Computing the different aggregations.

SELECT
/*+LABEL('vDataframe.aggregate')*/ AVG("x10"),
AVG("x11"),
AVG("x12"),
AVG("x13"),
AVG("x14")
FROM
"public"."test_dataset"
LIMIT 1

 75%|███████▌  | 3/4 [00:00<00:00,  7.44it/s]
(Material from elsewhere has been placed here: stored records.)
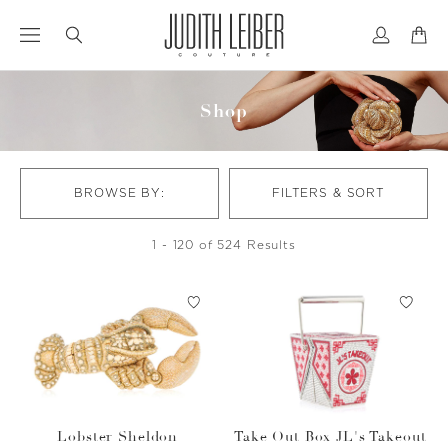
Jump
Jump
to
to
nav
content
Shop
BROWSE BY:
FILTERS & SORT
1 - 120 of 524 Results
Lobster Sheldon
Take Out Box JL's Takeout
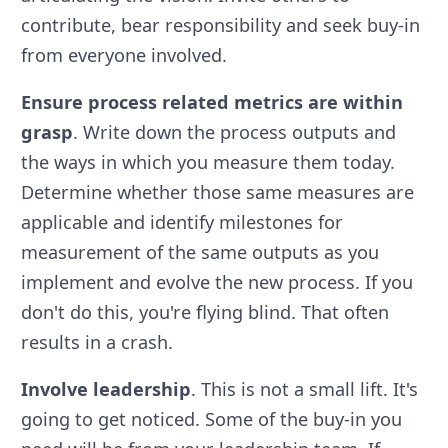
contribute, bear responsibility and seek buy-in
from everyone involved.
Ensure process related metrics are within
grasp
. Write down the process outputs and
the ways in which you measure them today.
Determine whether those same measures are
applicable and identify milestones for
measurement of the same outputs as you
implement and evolve the new process. If you
don't do this, you're flying blind. That often
results in a crash.
Involve leadership
. This is not a small lift. It's
going to get noticed. Some of the buy-in you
Computing the different aggregations.

SELECT
/*+LABEL('vDataframe.aggregate')*/ AVG("x15"),
AVG("x16"),
AVG("x17"),
AVG("x18"),
AVG("x19")
FROM
"public"."test_dataset"
LIMIT 1

100%|██████████| 4/4 [00:00<00:00,  7.50it/s]

	avg
"x0"	0.499510914725466
"x1"	0.500098380795368
"x2"	0.498650639873019
"x3"	0.498249878197482
"x4"	0.498723634853531
"x5"	0.49859746068794
"x6"	0.499440802120219
"x7"	0.500571392295512
"x8"	0.500615366488232
"x9"	0.500191712573576
"x10"	0.500156461340457
"x11"	0.500385406252143
"x12"	0.499548987546798
"x13"	0.498913883469834
"x14"	0.500118768013034
"x15"	0.499257680216099
"x16"	0.499268517902286
"x17"	0.499183649747421
"x18"	0.498663500893123
"x19"	0.498528332974443

Rows: 1-20 | Columns: 2

In addition to spliting up the computation into separate queries, you can send multiple queries to the database concurrently. You specify the number of concurrent queries with the processes parameter, which defines the number of workers involved in the computation. Each child process creates a DB connection and then sends its query. In the following example, we use 4 ‘processes’:

[25]:

display(vdf.avg(ncols_block = 5, processes = 4))

	avg
"x0"	0.499510914725466
"x1"	0.500098380795368
"x2"	0.498650639873019
"x3"	0.498249878197482
"x4"	0.498723634853531
"x5"	0.49859746068794
"x6"	0.499440802120219
"x7"	0.500571392295512
"x8"	0.500615366488232
"x9"	0.500191712573576
"x10"	0.500156461340457
"x11"	0.500385406252143
"x12"	0.499548987546798
"x13"	0.498913883469834
"x14"	0.500118768013034
"x15"	0.499257680216099
"x16"	0.499268517902286
"x17"	0.499183649747421
"x18"	0.498663500893123
"x19"	0.498528332974443

Rows: 1-20 | Columns: 2

Whether it’s best to send multiple queries iteratively, in parallel, or in one single query depends on your specific use case, and often on the structure of your dataset.